# Directions
Take the entries below and reproduce exactly the portion that begins at the line containing "ここからは、司法書士試験対策を独学で行うのに向い" and ends at the line containing "производители предлагают оборудование по", keeping both ends, dropping pictures, and adding nothing else.

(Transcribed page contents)
== == ==

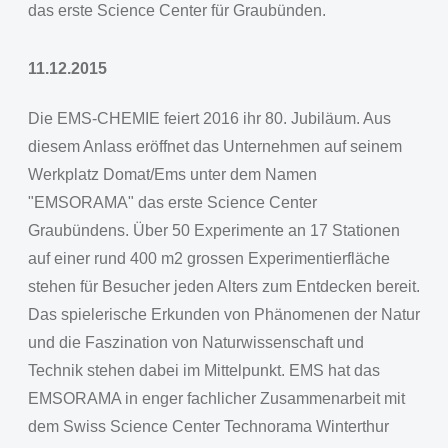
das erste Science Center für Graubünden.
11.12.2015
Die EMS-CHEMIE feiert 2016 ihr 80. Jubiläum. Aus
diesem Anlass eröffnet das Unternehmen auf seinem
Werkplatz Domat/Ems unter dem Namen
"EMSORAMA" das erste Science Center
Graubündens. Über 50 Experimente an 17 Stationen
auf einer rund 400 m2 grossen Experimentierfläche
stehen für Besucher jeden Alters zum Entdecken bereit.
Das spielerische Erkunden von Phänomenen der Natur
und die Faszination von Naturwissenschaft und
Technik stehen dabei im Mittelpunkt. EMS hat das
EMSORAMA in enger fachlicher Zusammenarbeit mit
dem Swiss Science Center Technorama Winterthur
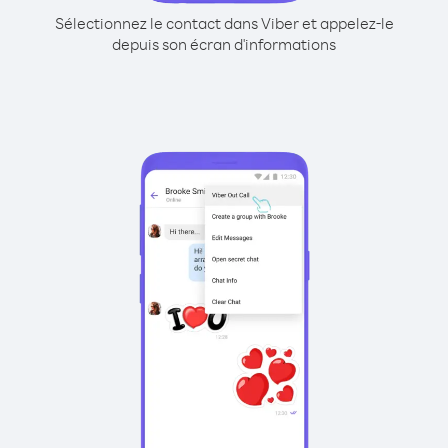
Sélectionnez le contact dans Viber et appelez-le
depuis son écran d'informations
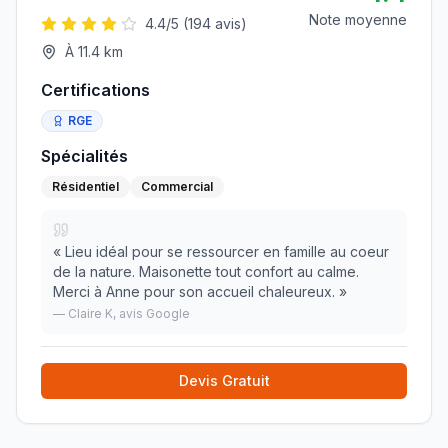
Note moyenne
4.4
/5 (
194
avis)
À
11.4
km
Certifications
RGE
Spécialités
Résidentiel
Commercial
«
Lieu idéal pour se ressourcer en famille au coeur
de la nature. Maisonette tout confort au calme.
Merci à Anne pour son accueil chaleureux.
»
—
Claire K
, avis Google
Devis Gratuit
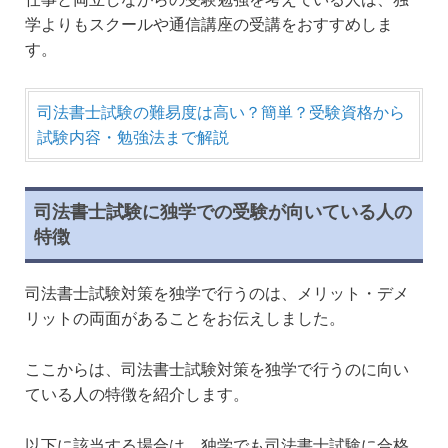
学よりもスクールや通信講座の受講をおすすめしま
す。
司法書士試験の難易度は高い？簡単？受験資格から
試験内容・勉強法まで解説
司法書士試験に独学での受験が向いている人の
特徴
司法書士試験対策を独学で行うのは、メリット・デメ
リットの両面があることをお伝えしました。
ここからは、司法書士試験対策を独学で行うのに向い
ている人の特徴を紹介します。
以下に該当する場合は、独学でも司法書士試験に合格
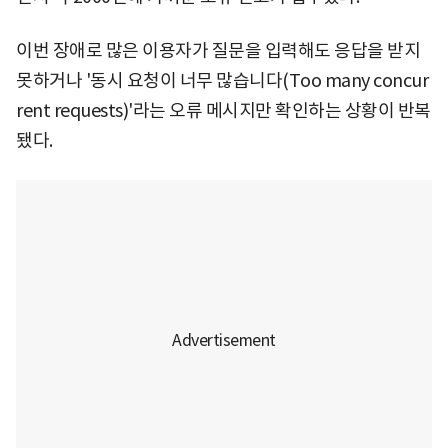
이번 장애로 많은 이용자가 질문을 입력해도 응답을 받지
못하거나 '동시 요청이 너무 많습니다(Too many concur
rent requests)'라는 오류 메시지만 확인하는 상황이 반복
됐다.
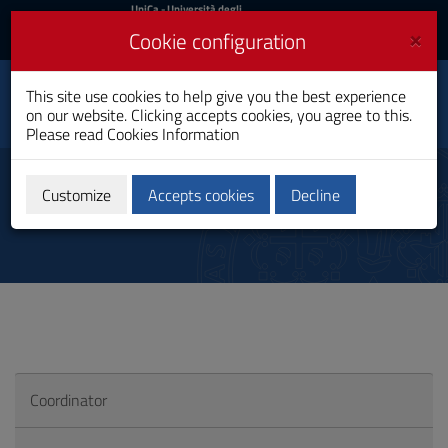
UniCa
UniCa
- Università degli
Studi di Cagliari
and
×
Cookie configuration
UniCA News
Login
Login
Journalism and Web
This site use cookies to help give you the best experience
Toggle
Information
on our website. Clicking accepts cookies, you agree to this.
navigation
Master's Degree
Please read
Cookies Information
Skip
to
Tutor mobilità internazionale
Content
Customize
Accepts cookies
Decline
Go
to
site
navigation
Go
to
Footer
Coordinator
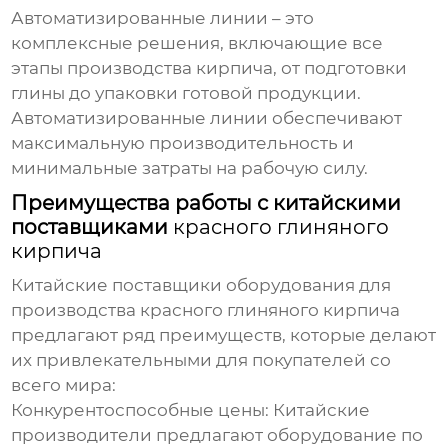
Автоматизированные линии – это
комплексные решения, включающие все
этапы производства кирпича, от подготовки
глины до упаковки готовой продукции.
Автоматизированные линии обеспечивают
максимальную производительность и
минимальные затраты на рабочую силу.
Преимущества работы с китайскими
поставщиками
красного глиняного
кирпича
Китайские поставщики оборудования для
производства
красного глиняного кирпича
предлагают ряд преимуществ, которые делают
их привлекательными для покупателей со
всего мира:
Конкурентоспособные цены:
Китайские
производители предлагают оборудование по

== == ==

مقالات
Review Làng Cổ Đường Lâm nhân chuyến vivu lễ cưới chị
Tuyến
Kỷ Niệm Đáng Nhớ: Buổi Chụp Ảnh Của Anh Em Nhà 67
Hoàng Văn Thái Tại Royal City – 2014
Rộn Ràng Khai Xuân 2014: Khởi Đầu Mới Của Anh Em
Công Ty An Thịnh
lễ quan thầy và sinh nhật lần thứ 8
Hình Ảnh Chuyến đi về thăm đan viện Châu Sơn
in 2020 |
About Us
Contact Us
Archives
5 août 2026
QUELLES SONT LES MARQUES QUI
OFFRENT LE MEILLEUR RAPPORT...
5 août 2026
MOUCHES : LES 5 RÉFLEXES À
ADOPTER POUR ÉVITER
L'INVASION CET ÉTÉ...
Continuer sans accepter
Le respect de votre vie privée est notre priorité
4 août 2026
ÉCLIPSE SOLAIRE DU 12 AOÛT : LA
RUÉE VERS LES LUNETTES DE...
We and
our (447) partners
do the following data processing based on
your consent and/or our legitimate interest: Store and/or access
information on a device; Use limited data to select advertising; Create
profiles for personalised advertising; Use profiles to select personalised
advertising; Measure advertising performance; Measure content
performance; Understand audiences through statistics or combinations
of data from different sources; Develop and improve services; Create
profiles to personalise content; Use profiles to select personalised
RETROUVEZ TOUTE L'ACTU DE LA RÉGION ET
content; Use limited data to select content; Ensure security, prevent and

== == ==

# Written response
ここからは、司法書士試験対策を独学で行うのに向い
ている人の特徴を紹介します。
以下に該当する場合は、独学でも司法書士試験に合格
이번 장애로 많은 이용자가 질문을 입력해도 응답을 받지
못하거나 '동시 요청이 너무 많습니다(Too many concur
rent requests)'라는 오류 메시지만 확인하는 상황이 반복
됐다.
UniCa
UniCa
- Università degli
Studi di Cagliari
and
×
Cookie configuration
UniCA News
Login
Login
Journalism and Web
This site use cookies to help give you the best experience
Toggle
Information
on our website. Clicking accepts cookies, you agree to this.
navigation
Master's Degree
Please read
Cookies Information
Skip
to
Tutor mobilità internazionale
Content
Customize
Accepts cookies
Decline
Go
to
site
navigation
Go
to
Footer
Coordinator
Автоматизированные линии – это
комплексные решения, включающие все
этапы производства кирпича, от подготовки
глины до упаковки готовой продукции.
Автоматизированные линии обеспечивают
максимальную производительность и
минимальные затраты на рабочую силу.
Преимущества работы с китайскими
поставщиками
красного глиняного
кирпича
Китайские поставщики оборудования для
производства
красного глиняного кирпича
предлагают ряд преимуществ, которые делают
их привлекательными для покупателей со
всего мира:
Конкурентоспособные цены:
Китайские
производители предлагают оборудование по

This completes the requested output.